* [Stored records]
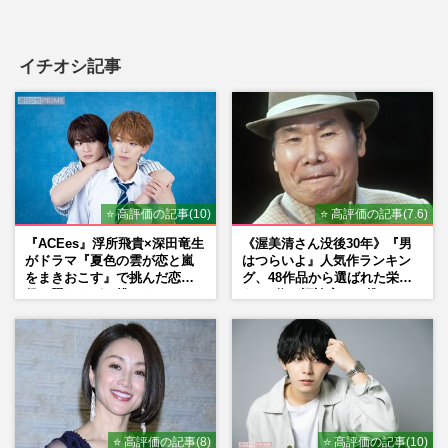
イチオシ記事
⭐ 高評価の記事(10)
⭐ 高評価の記事(7.6)
『ACEes』浮所飛貴×深田竜生
《渥美清さん没後30年》『男
がドラマ『夏色の雲が恋と嵐
はつらいよ』人気作ランキン
をまきおこす』で挑んだ恋人
グ、48作品から選ばれた栄え
役、照れながら挑んだキュン
ある1位と評論家イチ推し
シーン秘話
の“神作”は
⭐ 高評価の記事(8)
⭐ 高評価の記事(10)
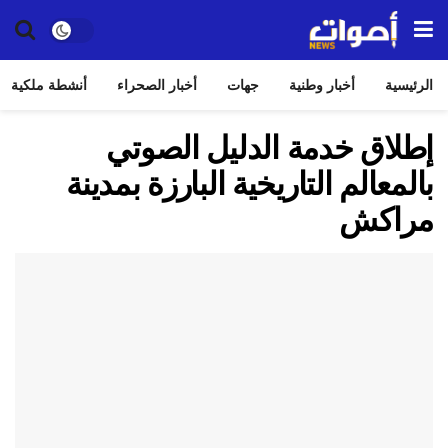
الرئيسية
أخبار وطنية
جهات
أخبار الصحراء
أنشطة ملكية
إطلاق خدمة الدليل الصوتي
بالمعالم التاريخية البارزة بمدينة
مراكش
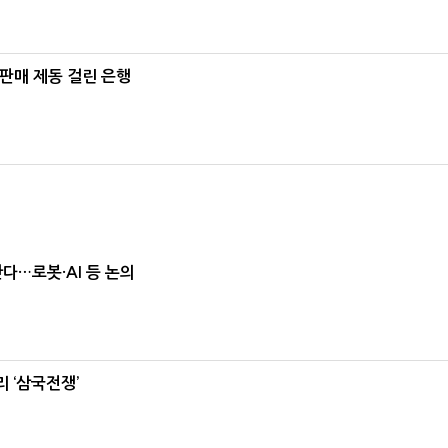
 판매 제동 걸린 은행
난다…로봇·AI 등 논의
 ‘삼국전쟁’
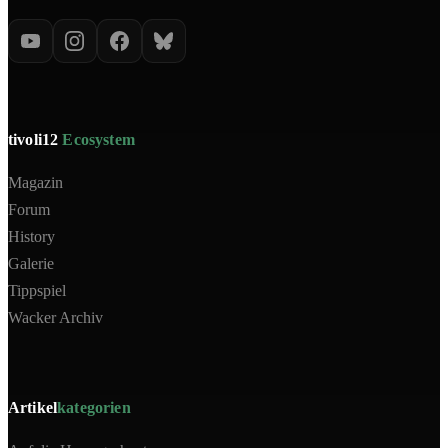
tivoli12
Ecosystem
Magazin
Forum
History
Galerie
Tippspiel
Wacker Archiv
Artikel
kategorien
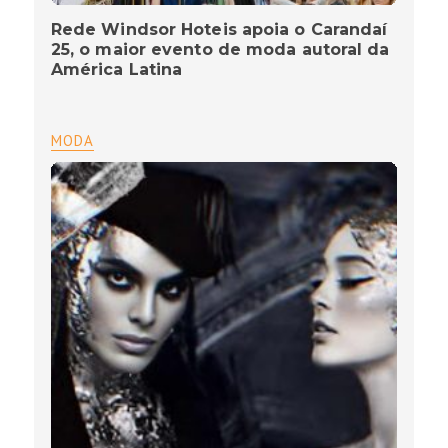
Rede Windsor Hoteis apoia o Carandaí
25, o maior evento de moda autoral da
América Latina
MODA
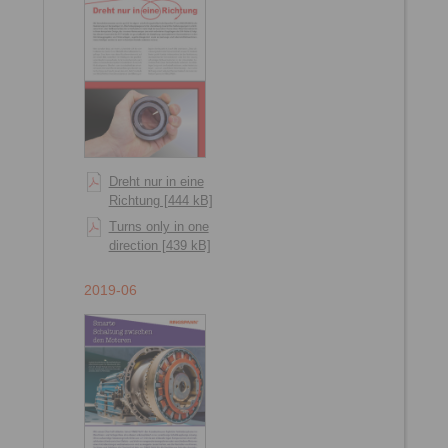
Dreht nur in eine
Richtung [444 kB]
Turns only in one
direction [439 kB]
2019-06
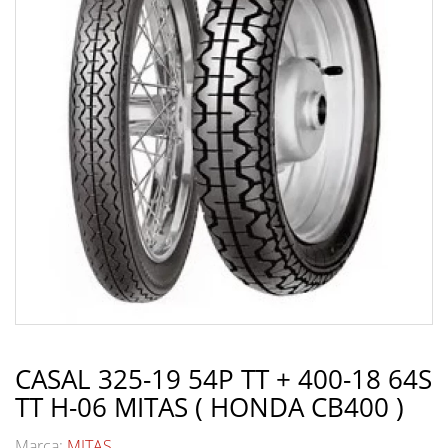
CASAL 325-19 54P TT + 400-18 64S
TT H-06 MITAS ( HONDA CB400 )
Marca:
MITAS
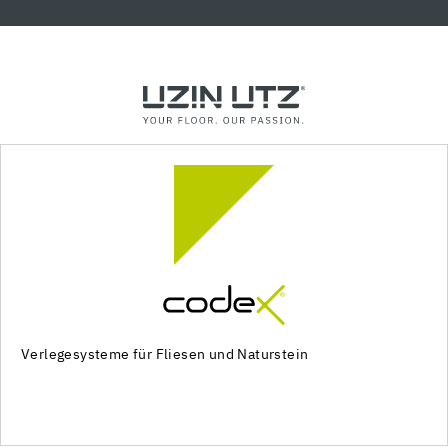
Verlegesysteme für Fliesen und Naturstein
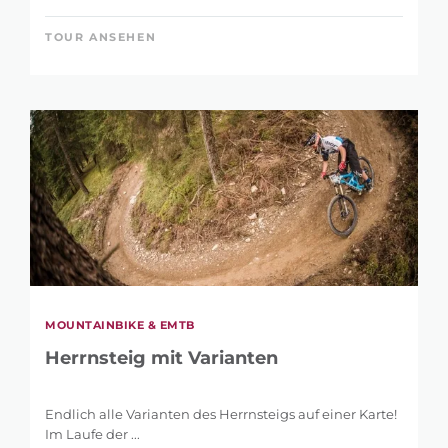
TOUR ANSEHEN
MOUNTAINBIKE & EMTB
Herrnsteig mit Varianten
Endlich alle Varianten des Herrnsteigs auf einer Karte!
Im Laufe der ...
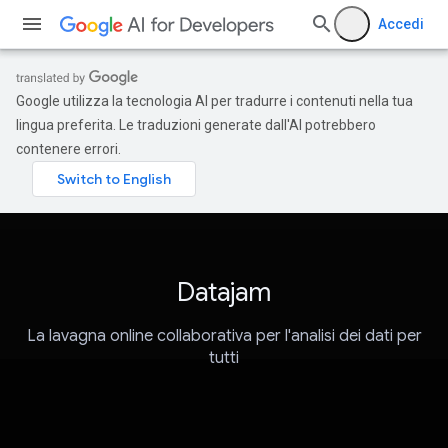
Accedi
Google utilizza la tecnologia AI per tradurre i contenuti nella tua
lingua preferita. Le traduzioni generate dall'AI potrebbero
contenere errori.
Datajam
La lavagna online collaborativa per l'analisi dei dati per
tutti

* [Exercise] Give back every entry in full, exactly as written, with no picture included.

* [Task result]
イチオシ記事
⭐ 高評価の記事(10)
⭐ 高評価の記事(7.6)
『ACEes』浮所飛貴×深田竜生
《渥美清さん没後30年》『男
がドラマ『夏色の雲が恋と嵐
はつらいよ』人気作ランキン
をまきおこす』で挑んだ恋人
グ、48作品から選ばれた栄え
役、照れながら挑んだキュン
ある1位と評論家イチ推し
シーン秘話
の“神作”は
⭐ 高評価の記事(8)
⭐ 高評価の記事(10)
الرئيسية
أخبار وطنية
جهات
أخبار الصحراء
أنشطة ملكية
إطلاق خدمة الدليل الصوتي
بالمعالم التاريخية البارزة بمدينة
مراكش
 판매 제동 걸린 은행
난다…로봇·AI 등 논의
 ‘삼국전쟁’
tivoli12
Ecosystem
Magazin
Forum
History
Galerie
Tippspiel
Wacker Archiv
Artikel
kategorien
Rede Windsor Hoteis apoia o Carandaí
25, o maior evento de moda autoral da
América Latina
MODA
Dreht nur in eine
Richtung [444 kB]
Turns only in one
direction [439 kB]
2019-06
CASAL 325-19 54P TT + 400-18 64S
TT H-06 MITAS ( HONDA CB400 )
Marca:
MITAS
Verlegesysteme für Fliesen und Naturstein
TOUR ANSEHEN
MOUNTAINBIKE & EMTB
Herrnsteig mit Varianten
Endlich alle Varianten des Herrnsteigs auf einer Karte!
Im Laufe der ...
Accedi
Google utilizza la tecnologia AI per tradurre i contenuti nella tua
lingua preferita. Le traduzioni generate dall'AI potrebbero
contenere errori.
Datajam
La lavagna online collaborativa per l'analisi dei dati per
tutti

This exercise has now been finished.